Trash means trouble to the “Refuse Management & Sanitation Board” (RMSB) of Kano, Nigeria: The city generates around 10,000 tons of rubbish every day, but not even a third of it is properly reused, recycled or disposed of. The rest is often illegally burned and releases hefty amounts of methane and other greenhouse gases, as well as pollutants that pose health risks to the city’s inhabitants. This needed to change. eTrash2Cash’s app and e-payment solution offers a chance to turn plastic, paper, metals, food, glass and other trash into cash, and primarily focuses on women with low incomes. Collectors can take trash to 20+ ‘recycling kiosks’ all around Kano, where the waste is sorted, processed and recycled into reusable products for use by the same community. In return, collectors earn 5-6 US dollars per month, which they can also opt to put towards health insurance — a first for many.

Jelbi

‘Jelbi’ is a service that will soon be launched by Berlin’s public transportation agency, the BVG. It merges mobility options such as public transport, shared vehicles and on-demand services in one app, allowing for seamless travel across the city and easy payment. Trafi, the Lithuanian start-up that provides the white label technology, has a proven track record in cities such as Jakarta, where car use significantly dropped and bus transport rose by 20% after it introduced a similar application. The Berlin collaboration will mark the first time that a European city of this size provides a deeply integrated mobility network, with more than 25 different public and private transportation partners combined in one platform.
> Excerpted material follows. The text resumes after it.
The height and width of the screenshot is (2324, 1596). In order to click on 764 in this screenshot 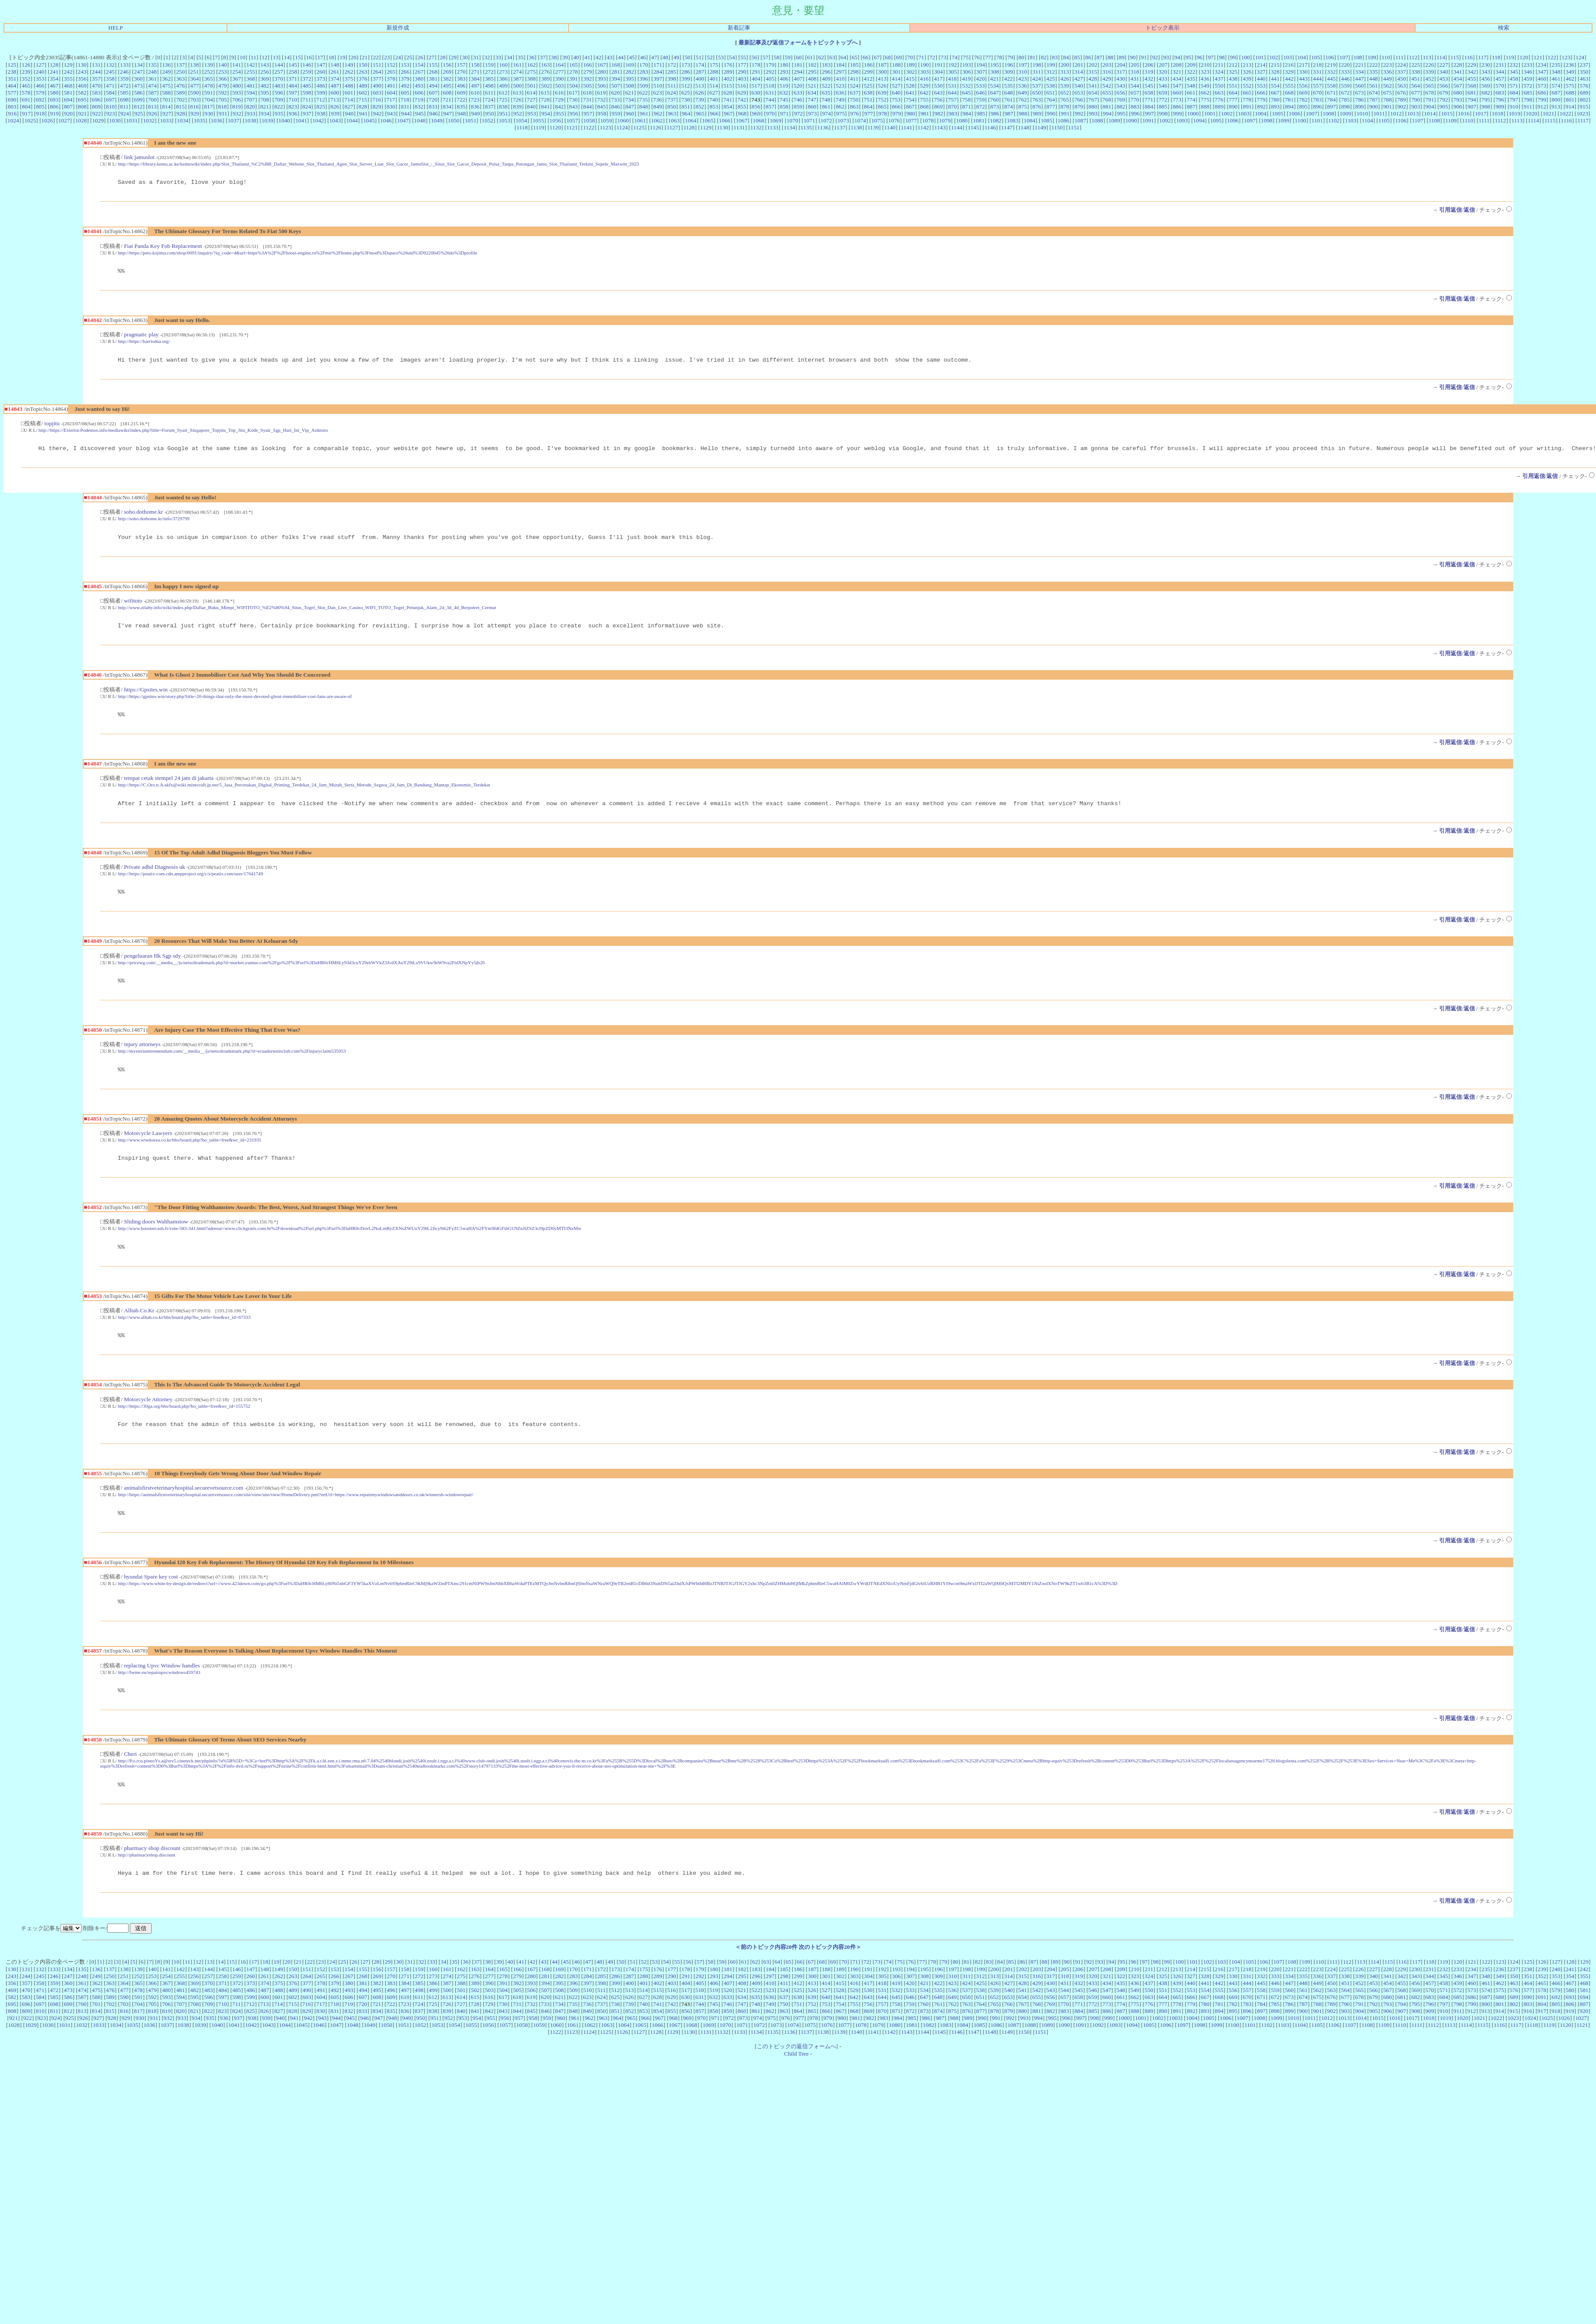 , I will do `click(1050, 99)`.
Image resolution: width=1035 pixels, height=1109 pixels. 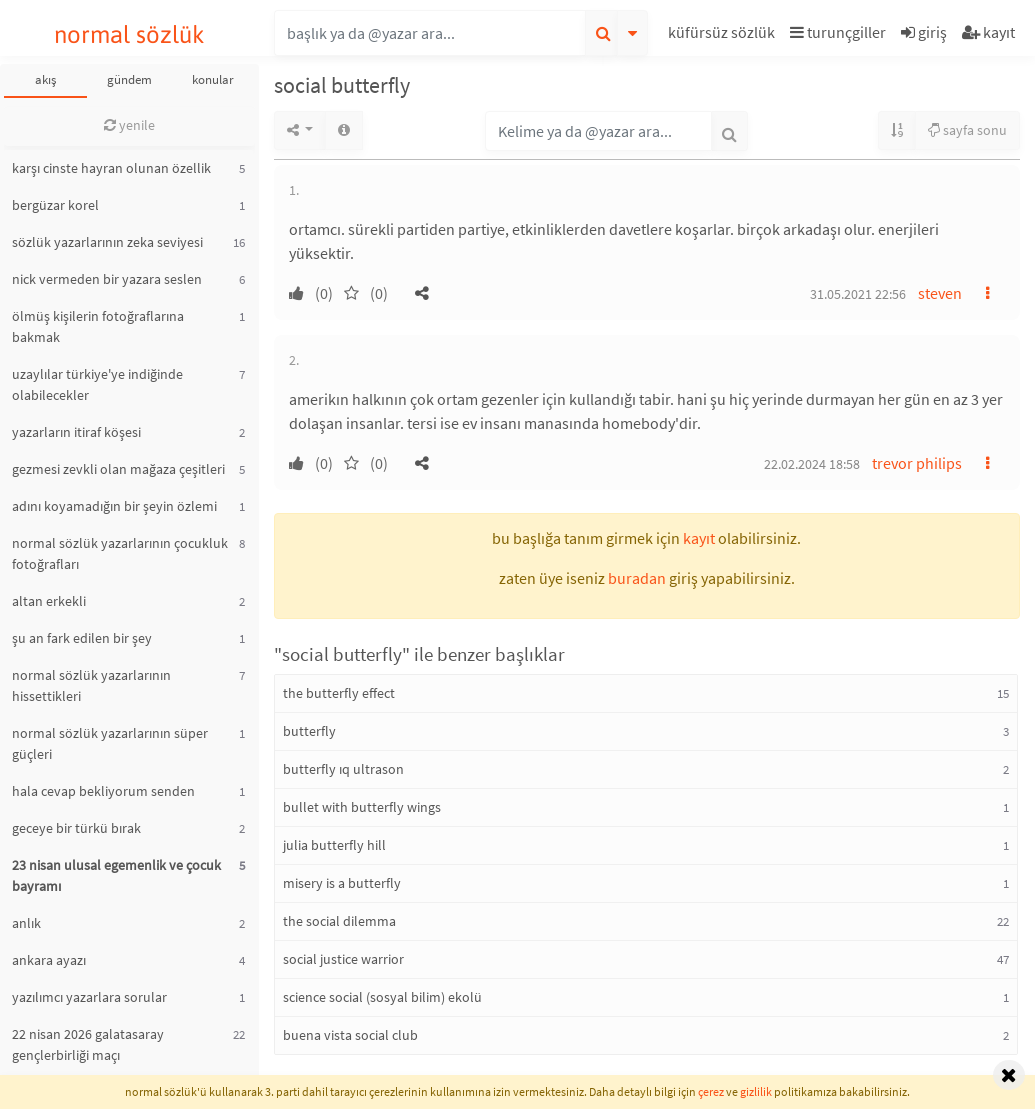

Mobility Urban Values Game (MUV)

The mobile app tracks users’ daily routes and assigns points for sustainable behaviours across 31 indicators, encouraging them to participate in city-wide challenges. During the testing phase in Palermo, Italy, the first 2000 users reduced their carbon footprint by an average of 54%. The data gathered via the app and sensing stations around town will be used to allow policymakers to enhance planning processes and let civic hackers build new services. With this user-centred approach, city planning follows citizens’ habits, not the other way around.

MUV is the result of a collaboration between the municipality of Palermo and the social innovation lab PUSH, and both partners coordinate local activities such as co-creation workshops and design sessions with citizens and stakeholders. After receiving ‘Horizon 2020’ European research and innovation funding, five more pilot projects have been established — in Amsterdam, Barcelona, Fundao, Ghent and Helsinki. Together, these will provide mobility data and insights from diverse areas of the EU.

XDI Sydney

The platform XDI Sydney created by the XDI Cross Dependency Initiative combines data sets with extensive climate models, to calculate the climate change and extreme weather risks that city assets will face. From pipes to train stations, the XDI platform lists 100 different city assets and is capable of integrating asset cross-dependencies and critical services such as power, water and communications into its analysis. But the platform is heavily data-dependent, which is where the New South Wales Office of Environment and Heritage comes into play. The State government department brought local government and State agencies and infrastructure providers together to pool funding for the project and to open their data up to XDI, despite some parties being competitors. The City of Sydney and Northern Beaches Councils (in the Sydney region) were foundation partners.